Post autor: Euzebio »

Niewiem jak to zrobiłem ale udało sie. Namówiłem dzisiaj ( koffanych, cudownych itp. :*) rodziców aby dokupić Fionie Towarzyszke ! =D. Co za tym idzie w najbliższym czasie czy chcą czy nie, czeka nas zakup większego lokum dla ogonków ( jeszcze o tym niewiedzą, info należy podawać po troszku aby sie nie wycofali ^^ ) zresztą, mój architekt i ja już planujemy przerobienie komody na luksusowe szczurze apartamenty. Szkoda żeby sie na jednego ogonka marnowały :>
Jutro z rana jade po nową szczurcie. Znajomi będą sie znowu po głowie pukać ,who cares :roll:
Musiałem sie z kimś tym podzielić, radość mnie poprostu rozsadza :D :D
Małe zostaną same tylko na pare godzin, imprezka sylwestrowa "na szczęście" niewypaliła.
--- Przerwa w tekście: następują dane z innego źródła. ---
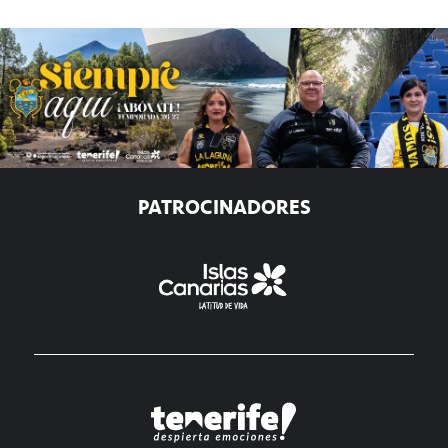
PATROCINADORES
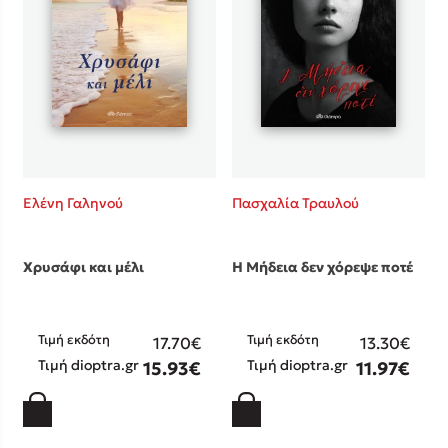
Κώστας Κρομμύδας
Το λιμάνι μου είσαι εσύ
Ελένη Γαληνού
Πασχαλία Τραυλού
Ιωάννης Γλωσσόπουλος
Χρυσάφι και μέλι
Η Μήδεια δεν χόρεψε ποτέ
Ένας γίγαντας στο σχολείο
Τιμή εκδότη
Τιμή εκδότη
17.70€
13.30€
Τιμή dioptra.gr
Τιμή dioptra.gr
15.93€
11.97€
Δανάη Δεληγεώργη
Πάνω, κάτω, μπροστά, πίσω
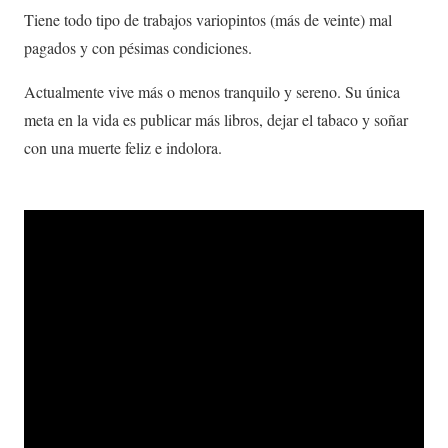
Tiene todo tipo de trabajos variopintos (más de veinte) mal
pagados y con pésimas condiciones.
Actualmente vive más o menos tranquilo y sereno. Su única
meta en la vida es publicar más libros, dejar el tabaco y soñar
con una muerte feliz e indolora.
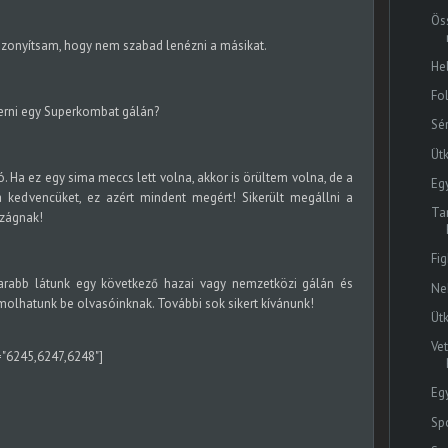
Ös
zonyítsam, hogy nem szabad lenézni a másikat.
He
Fo
erni egy Superkombat gálán?
Sé
Üt
ó. Ha ez egy sima meccs lett volna, akkor is örültem volna, de a
Eg
 kedvencüket, ez azért mindent megért! Sikerült megállni a
Ta
zágnak!
Fi
arabb látunk egy következő hazai vagy nemzetközi gálán és
Ne
olhatunk be olvasóinknak. További sok sikert kívánunk!
Üt
Ve
s="6245,6247,6248"]
Eg
Sp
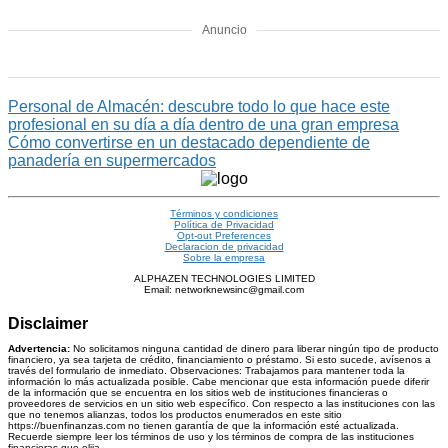
Anuncio
Personal de Almacén: descubre todo lo que hace este
profesional en su día a día dentro de una gran empresa
Cómo convertirse en un destacado dependiente de
panadería en supermercados
Términos y condiciones
Política de Privacidad
Opt-out Preferences
Declaracion de privacidad
Sobre la empresa
ALPHAZEN TECHNOLOGIES LIMITED
Email: networknewsinc@gmail.com
Disclaimer
Advertencia:
No solicitamos ninguna cantidad de dinero para liberar ningún tipo de producto
financiero, ya sea tarjeta de crédito, financiamiento o préstamo. Si esto sucede, avísenos a
través del formulario de inmediato. Observaciones: Trabajamos para mantener toda la
información lo más actualizada posible. Cabe mencionar que esta información puede diferir
de la información que se encuentra en los sitios web de instituciones financieras o
proveedores de servicios en un sitio web específico. Con respecto a las instituciones con las
que no tenemos alianzas, todos los productos enumerados en este sitio
https://buenfinanzas.com no tienen garantía de que la información esté actualizada.
Recuerde siempre leer los términos de uso y los términos de compra de las instituciones
financieras que elija.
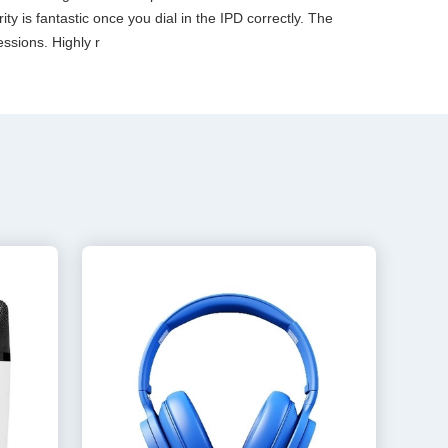
ty is fantastic once you dial in the IPD correctly. The
ssions. Highly r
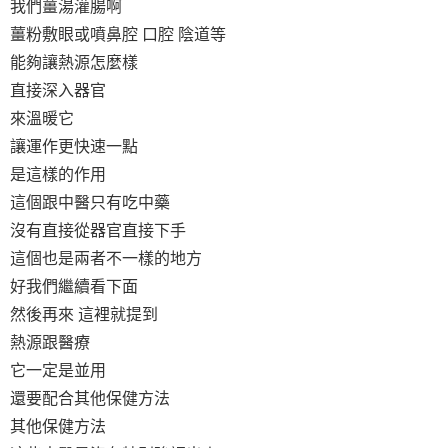
我們薑湯灌腸啊
薑粉敷眼或噴鼻腔 口腔 陰道等
能夠讓熱源怎麼樣
直接深入器官
來溫暖它
讓運作更快速一點
是這樣的作用
這個跟中醫只有吃中藥
沒有直接從器官直接下手
這個也是兩者不一樣的地方
好我們繼續看下面
然後再來 這裡就提到
熱源跟醫療
它一定是並用
還要配合其他保健方法
其他保健方法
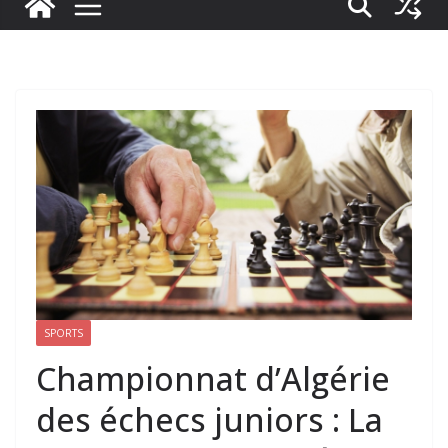
SPORTS
Championnat d’Algérie
des échecs juniors : La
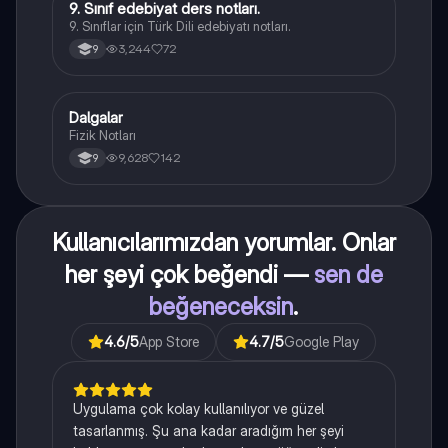
9. Sınıf edebiyat ders notları.
Türk Dili ve Edebiyatı
9. Sınıflar için Türk Dili edebiyatı notları.
3,244
72
9
Dalgalar
Fizik
Fizik Notları
9,628
142
9
Kullanıcılarımızdan yorumlar. Onlar
her şeyi çok beğendi —
sen de
beğeneceksin
.
4.6
/5
App Store
4.7
/5
Google Play
Uygulama çok kolay kullanılıyor ve güzel
tasarlanmış. Şu ana kadar aradığım her şeyi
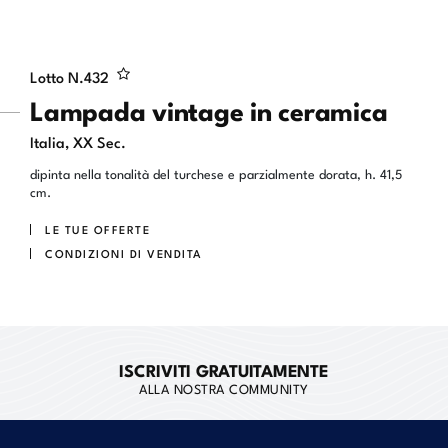
Lotto N.
432
Lampada vintage in ceramica
Italia, XX Sec.
dipinta nella tonalità del turchese e parzialmente dorata, h. 41,5
cm.
LE TUE OFFERTE
CONDIZIONI DI VENDITA
ISCRIVITI GRATUITAMENTE
ALLA NOSTRA COMMUNITY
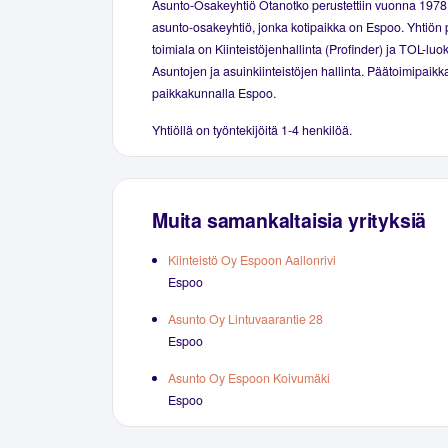
Asunto-Osakeyhtiö Otanotko perustettiin vuonna 1978
asunto-osakeyhtiö, jonka kotipaikka on Espoo. Yhtiön 
toimiala on Kiinteistöjenhallinta (Profinder) ja TOL-luo
Asuntojen ja asuinkiinteistöjen hallinta. Päätoimipaikka
paikkakunnalla Espoo.
Yhtiöllä on työntekijöitä 1-4 henkilöä.
Muita samankaltaisia yrityksiä
Kiinteistö Oy Espoon Aallonrivi
Espoo
Asunto Oy Lintuvaarantie 28
Espoo
Asunto Oy Espoon Koivumäki
Espoo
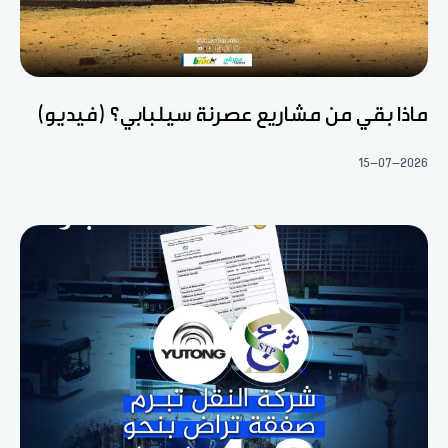
ماذا بقي من مشاريع عصرنة سيلبابي؟ (فيديو)
15-07-2026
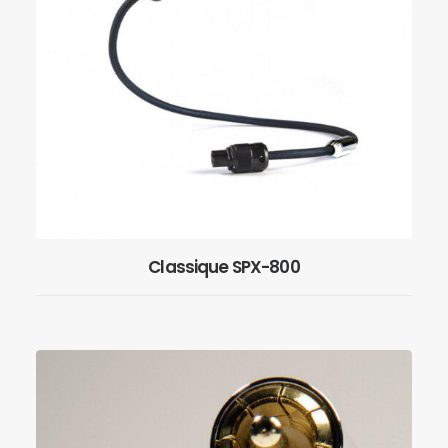
Classique SPX-800
EN SAVOIR PLUS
Już sie niemoge doczekać =]
Anita
Posty: 937
Rejestracja: ndz paź 17, 2004 2:43 pm
Lokalizacja: Warszawa Radość

New Rat is in da haus :>

Post autor: Anita »

Dar przekonywania :)
Ja też chce nowy apartament dla szczurów, niech ktoś mi zrobi ;)
Awatar użytkownika
Agata
Posty: 1786
Rejestracja: pn lis 24, 2003 4:01 pm
Lokalizacja: Katowice

New Rat is in da haus :>

Post autor: Agata »

Euzebio, wiesz czemu ja się nie cieszę? Bo ty dokupujesz Fionie towarzyszkę. Tyle się na forum mówi o szczurach z zoologików.
O malutkich klatkach/akwariach, gdzie trociny prawie pływają, bo są tak zasikane. O braku czystej wody i pożywienia. O chorobach i miotach wsobnych.
Tyle jest szczurów do oddania. Oswojonych i zdrowych. Więc po co krzywdzić te szczury ze sklepów? Dopóki ludzie będą je kupować, dopóty one będą w sklepach.
Ręce opadają...
(...) szczurki nie znają dobrych manier. Ale chłopcy powinni.
Moje kapturowe szczęście: Dziunia[']; Koko['] i Kiki[']
Kokosanki: Nika['], Lala['] i Mila
pomarańczowy jelcz
Posty: 1868
Rejestracja: pn sie 30, 2004 9:40 pm
Kontakt:

New Rat is in da haus :>

Post autor: pomarańczowy jelcz »

http://szczury.org/viewtopic.php?t=4366
http://szczury.org/viewtopic.php?t=4176

No wiec wlasnie,tyle malenstw z forum czeka na nowy dom,a ty bedziesz wspieral cierpienie na sprzedaz :?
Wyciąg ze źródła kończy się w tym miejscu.